== SOURCE INFORMATION ==
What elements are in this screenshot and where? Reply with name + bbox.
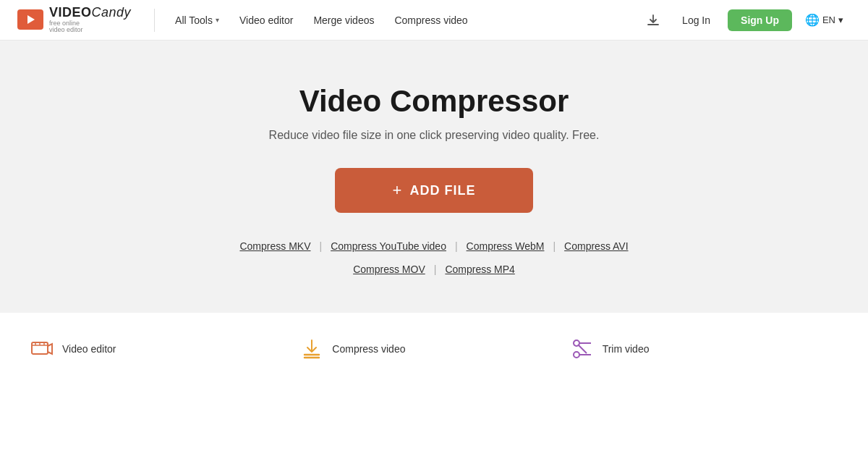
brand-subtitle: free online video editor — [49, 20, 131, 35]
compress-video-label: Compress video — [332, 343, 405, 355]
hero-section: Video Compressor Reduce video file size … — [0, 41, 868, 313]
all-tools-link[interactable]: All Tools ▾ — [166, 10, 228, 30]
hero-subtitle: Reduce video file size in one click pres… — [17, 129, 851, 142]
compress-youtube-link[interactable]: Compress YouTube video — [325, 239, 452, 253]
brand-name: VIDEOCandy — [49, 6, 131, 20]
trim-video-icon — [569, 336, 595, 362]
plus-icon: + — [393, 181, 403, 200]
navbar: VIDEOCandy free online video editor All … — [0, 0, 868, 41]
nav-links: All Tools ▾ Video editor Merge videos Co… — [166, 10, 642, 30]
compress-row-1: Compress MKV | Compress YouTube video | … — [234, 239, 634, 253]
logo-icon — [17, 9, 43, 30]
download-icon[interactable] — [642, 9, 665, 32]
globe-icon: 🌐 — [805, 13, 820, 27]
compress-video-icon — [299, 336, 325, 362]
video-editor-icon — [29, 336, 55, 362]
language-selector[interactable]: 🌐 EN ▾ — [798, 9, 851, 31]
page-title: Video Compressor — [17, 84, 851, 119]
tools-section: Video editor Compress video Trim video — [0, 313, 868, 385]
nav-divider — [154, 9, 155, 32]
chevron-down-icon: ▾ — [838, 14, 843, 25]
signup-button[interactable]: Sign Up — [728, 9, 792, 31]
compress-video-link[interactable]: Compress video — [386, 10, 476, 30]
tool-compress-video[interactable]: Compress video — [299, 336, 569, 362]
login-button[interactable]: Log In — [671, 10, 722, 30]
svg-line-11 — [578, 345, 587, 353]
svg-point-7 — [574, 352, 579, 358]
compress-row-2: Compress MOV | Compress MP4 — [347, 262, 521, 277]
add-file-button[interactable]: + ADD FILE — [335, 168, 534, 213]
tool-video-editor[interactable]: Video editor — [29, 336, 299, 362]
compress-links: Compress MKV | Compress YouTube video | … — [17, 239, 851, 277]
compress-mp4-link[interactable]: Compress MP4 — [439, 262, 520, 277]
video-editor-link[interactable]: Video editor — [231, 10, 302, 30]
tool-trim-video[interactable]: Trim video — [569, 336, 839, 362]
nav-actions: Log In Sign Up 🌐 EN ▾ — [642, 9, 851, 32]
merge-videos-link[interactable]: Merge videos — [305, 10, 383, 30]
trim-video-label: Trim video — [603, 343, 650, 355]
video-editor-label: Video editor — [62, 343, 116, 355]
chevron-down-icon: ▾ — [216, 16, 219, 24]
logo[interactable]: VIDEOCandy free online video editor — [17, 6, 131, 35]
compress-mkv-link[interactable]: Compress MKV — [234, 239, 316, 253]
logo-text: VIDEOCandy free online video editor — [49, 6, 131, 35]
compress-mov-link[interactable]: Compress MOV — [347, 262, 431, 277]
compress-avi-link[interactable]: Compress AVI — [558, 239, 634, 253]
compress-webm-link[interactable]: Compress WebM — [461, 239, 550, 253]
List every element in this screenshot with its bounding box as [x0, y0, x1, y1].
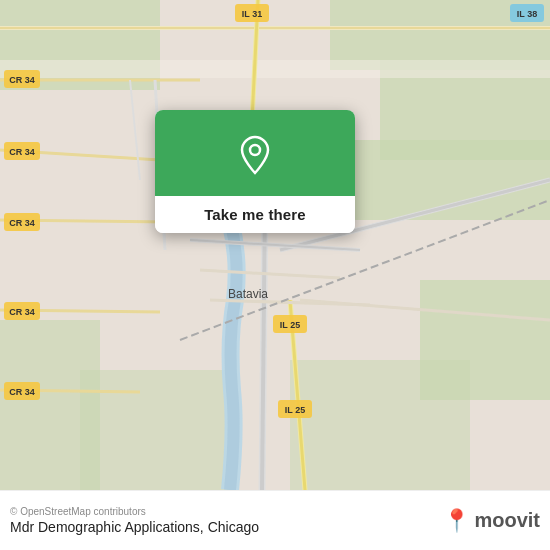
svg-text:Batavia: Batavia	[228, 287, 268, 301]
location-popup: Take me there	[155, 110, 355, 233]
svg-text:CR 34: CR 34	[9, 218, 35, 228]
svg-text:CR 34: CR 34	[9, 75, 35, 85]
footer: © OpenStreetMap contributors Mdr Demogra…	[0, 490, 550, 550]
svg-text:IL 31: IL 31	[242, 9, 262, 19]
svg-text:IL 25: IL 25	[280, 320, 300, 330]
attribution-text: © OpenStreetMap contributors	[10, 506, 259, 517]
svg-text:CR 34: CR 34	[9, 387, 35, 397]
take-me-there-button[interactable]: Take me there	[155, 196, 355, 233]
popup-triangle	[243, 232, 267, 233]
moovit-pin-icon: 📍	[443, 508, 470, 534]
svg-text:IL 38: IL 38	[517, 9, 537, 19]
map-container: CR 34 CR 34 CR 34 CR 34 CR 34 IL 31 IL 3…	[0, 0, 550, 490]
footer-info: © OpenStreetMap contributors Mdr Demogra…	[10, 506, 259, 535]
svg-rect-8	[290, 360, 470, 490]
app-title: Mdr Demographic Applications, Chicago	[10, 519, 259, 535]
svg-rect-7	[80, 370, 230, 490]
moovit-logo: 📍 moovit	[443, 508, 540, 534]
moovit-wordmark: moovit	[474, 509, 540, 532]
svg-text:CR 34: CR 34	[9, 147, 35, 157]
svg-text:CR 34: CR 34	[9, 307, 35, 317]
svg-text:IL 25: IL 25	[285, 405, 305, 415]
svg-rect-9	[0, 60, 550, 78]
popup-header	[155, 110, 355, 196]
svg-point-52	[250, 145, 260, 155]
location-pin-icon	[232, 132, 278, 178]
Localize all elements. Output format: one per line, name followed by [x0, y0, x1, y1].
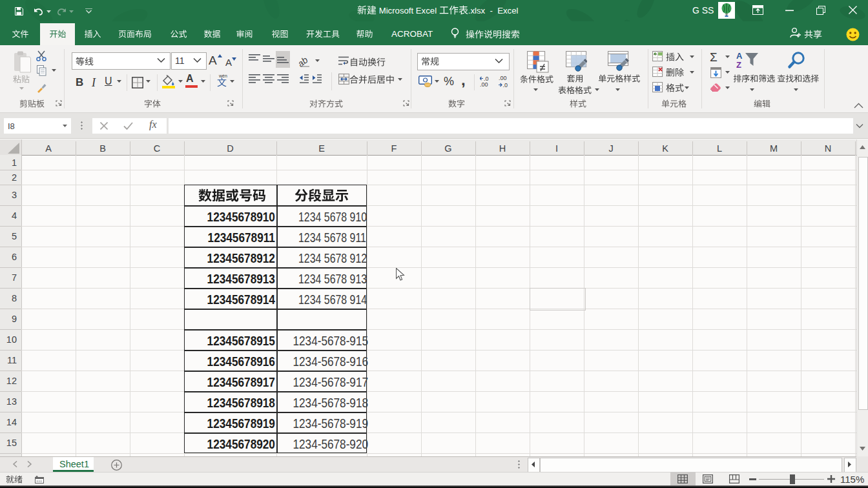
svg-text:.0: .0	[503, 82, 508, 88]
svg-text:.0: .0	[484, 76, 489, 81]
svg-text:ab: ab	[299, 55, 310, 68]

--

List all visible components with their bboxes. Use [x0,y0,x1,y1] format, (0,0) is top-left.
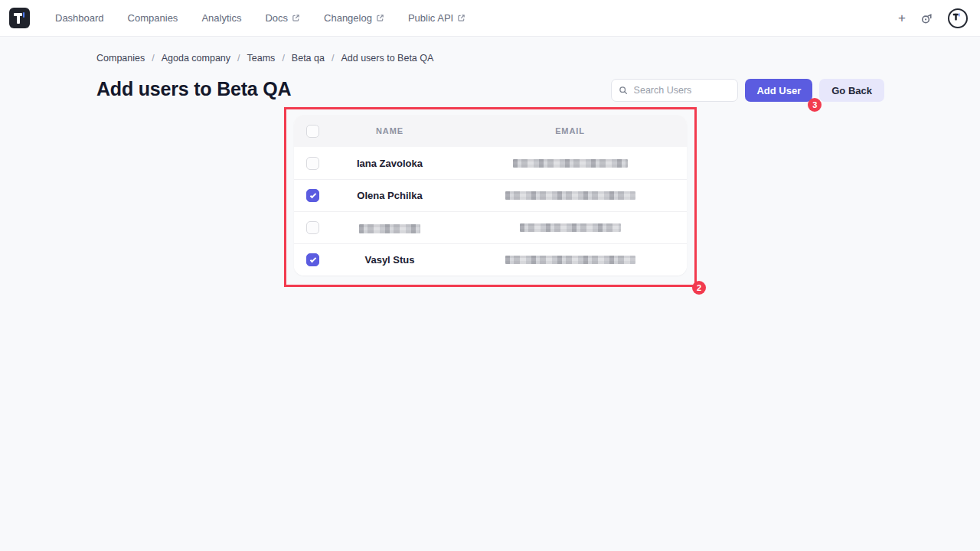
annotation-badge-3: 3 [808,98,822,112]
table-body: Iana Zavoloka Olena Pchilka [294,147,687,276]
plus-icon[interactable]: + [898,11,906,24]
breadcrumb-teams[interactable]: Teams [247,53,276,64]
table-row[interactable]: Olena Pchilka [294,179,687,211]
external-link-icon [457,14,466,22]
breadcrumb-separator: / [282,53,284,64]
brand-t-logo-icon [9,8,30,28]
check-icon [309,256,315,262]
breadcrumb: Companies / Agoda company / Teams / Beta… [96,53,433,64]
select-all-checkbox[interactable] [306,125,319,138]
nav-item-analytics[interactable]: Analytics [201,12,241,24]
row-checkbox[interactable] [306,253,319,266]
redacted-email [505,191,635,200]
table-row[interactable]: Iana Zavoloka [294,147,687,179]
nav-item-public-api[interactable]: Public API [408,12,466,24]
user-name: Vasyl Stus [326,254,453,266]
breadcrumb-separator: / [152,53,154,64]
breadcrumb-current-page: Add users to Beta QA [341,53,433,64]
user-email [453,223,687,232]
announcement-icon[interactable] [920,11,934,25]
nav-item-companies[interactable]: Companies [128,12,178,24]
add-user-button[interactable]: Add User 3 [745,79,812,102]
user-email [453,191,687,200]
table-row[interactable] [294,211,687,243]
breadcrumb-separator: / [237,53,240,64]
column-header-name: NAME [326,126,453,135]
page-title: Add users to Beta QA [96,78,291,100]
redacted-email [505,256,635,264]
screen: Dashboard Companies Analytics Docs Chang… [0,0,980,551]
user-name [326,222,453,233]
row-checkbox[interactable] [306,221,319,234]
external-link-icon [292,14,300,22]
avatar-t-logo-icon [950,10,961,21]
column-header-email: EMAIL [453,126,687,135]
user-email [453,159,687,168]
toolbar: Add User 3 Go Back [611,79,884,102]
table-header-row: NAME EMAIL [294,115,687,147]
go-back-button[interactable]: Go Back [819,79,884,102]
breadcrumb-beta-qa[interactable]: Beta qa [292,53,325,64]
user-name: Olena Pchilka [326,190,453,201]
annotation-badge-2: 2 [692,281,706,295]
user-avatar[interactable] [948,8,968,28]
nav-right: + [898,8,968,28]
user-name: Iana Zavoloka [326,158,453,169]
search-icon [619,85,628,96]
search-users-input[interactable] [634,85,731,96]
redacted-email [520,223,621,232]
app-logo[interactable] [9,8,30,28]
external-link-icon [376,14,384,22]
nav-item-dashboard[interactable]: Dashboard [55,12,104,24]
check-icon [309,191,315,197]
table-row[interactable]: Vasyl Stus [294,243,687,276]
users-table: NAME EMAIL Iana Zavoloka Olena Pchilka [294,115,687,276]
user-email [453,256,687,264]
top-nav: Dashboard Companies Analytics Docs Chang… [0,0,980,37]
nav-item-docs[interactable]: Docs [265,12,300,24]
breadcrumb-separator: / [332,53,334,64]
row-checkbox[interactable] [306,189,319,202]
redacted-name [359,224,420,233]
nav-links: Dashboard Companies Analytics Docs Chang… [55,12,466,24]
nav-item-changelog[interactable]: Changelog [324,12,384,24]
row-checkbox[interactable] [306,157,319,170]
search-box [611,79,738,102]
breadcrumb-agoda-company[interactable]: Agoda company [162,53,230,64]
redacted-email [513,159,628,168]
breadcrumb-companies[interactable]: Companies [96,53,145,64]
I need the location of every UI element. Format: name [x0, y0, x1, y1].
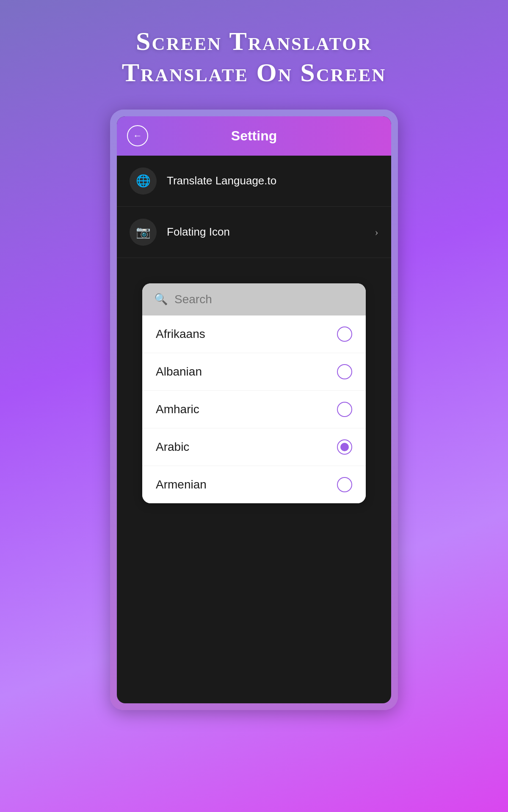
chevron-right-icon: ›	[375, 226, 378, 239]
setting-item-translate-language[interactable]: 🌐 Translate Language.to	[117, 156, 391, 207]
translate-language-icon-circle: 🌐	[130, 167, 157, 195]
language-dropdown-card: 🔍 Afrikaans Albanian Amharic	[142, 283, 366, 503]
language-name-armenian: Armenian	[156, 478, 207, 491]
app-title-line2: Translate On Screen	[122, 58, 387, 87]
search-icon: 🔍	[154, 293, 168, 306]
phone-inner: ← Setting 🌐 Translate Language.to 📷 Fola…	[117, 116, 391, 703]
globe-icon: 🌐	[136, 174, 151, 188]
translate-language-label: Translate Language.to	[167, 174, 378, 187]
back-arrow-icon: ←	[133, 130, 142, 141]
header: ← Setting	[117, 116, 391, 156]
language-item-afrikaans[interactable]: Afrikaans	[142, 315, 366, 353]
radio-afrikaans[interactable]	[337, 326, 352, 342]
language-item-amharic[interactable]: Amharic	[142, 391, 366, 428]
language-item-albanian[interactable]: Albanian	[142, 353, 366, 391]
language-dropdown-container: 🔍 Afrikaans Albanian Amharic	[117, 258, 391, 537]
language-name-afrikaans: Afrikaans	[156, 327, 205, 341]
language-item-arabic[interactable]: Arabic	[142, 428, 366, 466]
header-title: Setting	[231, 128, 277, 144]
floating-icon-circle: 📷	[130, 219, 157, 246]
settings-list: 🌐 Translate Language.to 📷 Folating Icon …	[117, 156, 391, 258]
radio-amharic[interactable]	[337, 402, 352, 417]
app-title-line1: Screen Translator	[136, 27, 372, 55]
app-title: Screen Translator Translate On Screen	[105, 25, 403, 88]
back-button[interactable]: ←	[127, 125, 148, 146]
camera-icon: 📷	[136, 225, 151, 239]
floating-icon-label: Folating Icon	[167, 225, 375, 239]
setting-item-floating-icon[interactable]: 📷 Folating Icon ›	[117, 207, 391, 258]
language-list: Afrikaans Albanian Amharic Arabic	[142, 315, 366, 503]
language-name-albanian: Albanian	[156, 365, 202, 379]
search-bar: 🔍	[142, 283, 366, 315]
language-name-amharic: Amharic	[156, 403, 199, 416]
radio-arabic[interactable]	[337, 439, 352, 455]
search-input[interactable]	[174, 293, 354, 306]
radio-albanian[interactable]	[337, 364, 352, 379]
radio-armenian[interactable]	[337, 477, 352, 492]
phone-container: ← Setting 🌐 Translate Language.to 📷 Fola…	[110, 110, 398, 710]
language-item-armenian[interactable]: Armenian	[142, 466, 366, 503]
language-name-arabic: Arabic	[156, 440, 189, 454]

* * *

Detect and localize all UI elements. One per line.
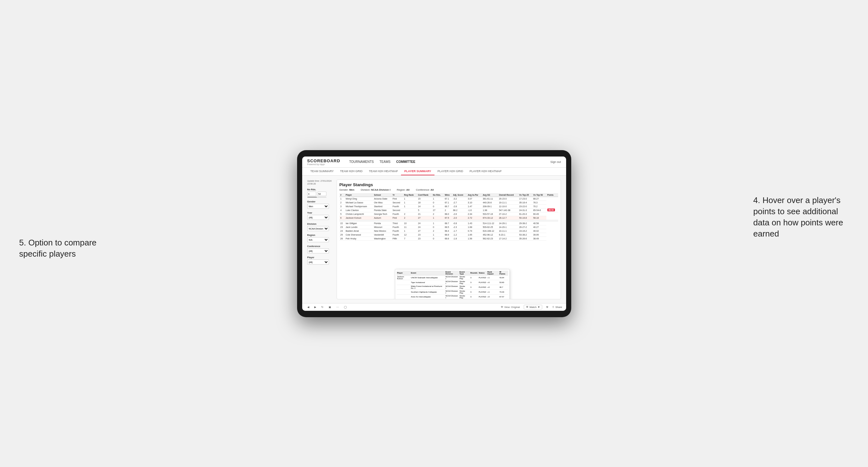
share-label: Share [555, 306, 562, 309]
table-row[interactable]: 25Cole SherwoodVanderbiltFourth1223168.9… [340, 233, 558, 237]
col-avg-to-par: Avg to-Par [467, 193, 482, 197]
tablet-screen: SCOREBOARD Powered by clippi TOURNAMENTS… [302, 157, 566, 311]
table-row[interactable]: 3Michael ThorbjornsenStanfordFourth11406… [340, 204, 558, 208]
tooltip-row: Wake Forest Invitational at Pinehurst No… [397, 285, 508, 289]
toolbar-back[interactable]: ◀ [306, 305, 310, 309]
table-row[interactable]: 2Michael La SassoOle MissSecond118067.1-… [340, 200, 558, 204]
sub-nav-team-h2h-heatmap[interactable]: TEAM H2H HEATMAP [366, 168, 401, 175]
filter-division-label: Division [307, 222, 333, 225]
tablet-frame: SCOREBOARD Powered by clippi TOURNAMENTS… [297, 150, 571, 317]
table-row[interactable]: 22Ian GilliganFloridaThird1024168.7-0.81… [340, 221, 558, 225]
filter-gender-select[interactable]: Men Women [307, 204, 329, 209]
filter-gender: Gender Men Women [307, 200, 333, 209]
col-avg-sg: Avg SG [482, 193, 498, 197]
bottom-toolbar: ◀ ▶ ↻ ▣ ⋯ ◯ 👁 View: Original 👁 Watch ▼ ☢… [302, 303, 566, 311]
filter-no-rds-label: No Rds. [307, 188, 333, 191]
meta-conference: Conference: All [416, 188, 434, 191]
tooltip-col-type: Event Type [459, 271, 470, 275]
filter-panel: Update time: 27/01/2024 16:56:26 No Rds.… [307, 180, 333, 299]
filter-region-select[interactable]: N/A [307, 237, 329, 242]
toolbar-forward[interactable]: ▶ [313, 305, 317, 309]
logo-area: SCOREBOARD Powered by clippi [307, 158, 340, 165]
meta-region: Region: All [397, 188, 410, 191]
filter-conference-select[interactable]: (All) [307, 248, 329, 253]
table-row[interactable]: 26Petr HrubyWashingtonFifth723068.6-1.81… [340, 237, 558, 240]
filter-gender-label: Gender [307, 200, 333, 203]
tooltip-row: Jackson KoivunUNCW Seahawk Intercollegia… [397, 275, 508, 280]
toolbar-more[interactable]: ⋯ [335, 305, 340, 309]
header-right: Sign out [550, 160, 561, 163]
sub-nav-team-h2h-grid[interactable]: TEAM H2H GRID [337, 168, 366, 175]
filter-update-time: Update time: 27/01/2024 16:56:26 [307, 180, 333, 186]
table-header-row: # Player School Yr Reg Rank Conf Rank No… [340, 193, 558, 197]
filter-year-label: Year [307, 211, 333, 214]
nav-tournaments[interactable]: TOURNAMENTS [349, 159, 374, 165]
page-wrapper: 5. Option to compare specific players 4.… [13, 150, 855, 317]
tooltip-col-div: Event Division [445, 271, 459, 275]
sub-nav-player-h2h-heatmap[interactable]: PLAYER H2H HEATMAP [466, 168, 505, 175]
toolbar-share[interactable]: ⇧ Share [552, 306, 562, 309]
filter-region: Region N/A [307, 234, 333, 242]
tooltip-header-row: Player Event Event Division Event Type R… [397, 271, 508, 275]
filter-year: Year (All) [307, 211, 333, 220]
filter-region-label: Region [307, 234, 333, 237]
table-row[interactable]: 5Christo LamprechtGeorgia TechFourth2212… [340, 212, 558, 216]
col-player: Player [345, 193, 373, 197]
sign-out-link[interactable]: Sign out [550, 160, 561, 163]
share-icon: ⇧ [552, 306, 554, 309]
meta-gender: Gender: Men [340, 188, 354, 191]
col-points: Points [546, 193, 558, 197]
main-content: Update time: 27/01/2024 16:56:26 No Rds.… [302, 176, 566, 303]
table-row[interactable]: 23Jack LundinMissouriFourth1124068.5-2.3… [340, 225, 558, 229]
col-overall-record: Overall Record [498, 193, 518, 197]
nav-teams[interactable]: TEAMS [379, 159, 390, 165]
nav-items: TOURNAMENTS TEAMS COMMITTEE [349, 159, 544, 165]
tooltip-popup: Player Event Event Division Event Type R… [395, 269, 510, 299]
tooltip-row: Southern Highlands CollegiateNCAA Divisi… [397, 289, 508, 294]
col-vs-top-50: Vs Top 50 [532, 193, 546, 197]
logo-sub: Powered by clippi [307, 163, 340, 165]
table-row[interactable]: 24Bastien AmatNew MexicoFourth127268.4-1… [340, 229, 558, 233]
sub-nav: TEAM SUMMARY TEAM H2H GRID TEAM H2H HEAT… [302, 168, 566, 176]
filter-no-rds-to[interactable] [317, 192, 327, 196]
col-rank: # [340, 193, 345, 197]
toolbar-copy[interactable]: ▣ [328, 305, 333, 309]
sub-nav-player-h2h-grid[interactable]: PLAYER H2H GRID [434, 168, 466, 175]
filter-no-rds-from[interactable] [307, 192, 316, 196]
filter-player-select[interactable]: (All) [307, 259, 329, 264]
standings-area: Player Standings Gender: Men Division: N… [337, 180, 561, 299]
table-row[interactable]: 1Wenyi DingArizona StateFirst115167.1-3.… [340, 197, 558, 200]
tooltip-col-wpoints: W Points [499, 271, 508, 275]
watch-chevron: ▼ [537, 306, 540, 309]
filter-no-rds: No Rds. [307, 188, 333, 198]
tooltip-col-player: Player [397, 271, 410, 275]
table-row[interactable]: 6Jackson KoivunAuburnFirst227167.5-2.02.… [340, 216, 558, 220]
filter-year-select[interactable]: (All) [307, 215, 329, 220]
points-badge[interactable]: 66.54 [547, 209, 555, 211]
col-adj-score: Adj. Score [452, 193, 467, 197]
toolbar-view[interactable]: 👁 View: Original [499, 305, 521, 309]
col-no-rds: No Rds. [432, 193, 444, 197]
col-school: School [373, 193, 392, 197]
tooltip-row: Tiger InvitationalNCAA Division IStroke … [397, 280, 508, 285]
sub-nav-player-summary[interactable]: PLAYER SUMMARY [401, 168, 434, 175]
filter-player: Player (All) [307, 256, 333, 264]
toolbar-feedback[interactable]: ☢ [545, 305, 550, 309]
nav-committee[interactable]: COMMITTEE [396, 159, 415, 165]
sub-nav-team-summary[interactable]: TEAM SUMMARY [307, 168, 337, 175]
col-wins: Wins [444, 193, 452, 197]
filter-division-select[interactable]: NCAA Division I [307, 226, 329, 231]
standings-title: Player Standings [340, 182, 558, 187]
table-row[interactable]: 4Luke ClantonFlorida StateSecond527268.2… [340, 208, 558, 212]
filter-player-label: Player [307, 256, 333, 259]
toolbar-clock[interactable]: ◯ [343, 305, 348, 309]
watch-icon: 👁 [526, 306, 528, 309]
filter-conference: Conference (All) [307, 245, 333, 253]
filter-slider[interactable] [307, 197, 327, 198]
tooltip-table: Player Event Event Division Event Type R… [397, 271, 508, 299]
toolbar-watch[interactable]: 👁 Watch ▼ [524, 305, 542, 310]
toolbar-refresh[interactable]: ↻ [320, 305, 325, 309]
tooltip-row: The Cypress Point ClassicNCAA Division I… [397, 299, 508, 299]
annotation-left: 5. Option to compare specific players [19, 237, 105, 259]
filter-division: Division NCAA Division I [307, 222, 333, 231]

== WHAT THIS TASK INVOLVES ==
Look through the entries above, and wherever a line holds the word "HEATMAP", copy it.

== ANSWER SECTION ==
sub-nav-team-h2h-heatmap[interactable]: TEAM H2H HEATMAP [366, 168, 401, 175]
sub-nav-player-h2h-heatmap[interactable]: PLAYER H2H HEATMAP [466, 168, 505, 175]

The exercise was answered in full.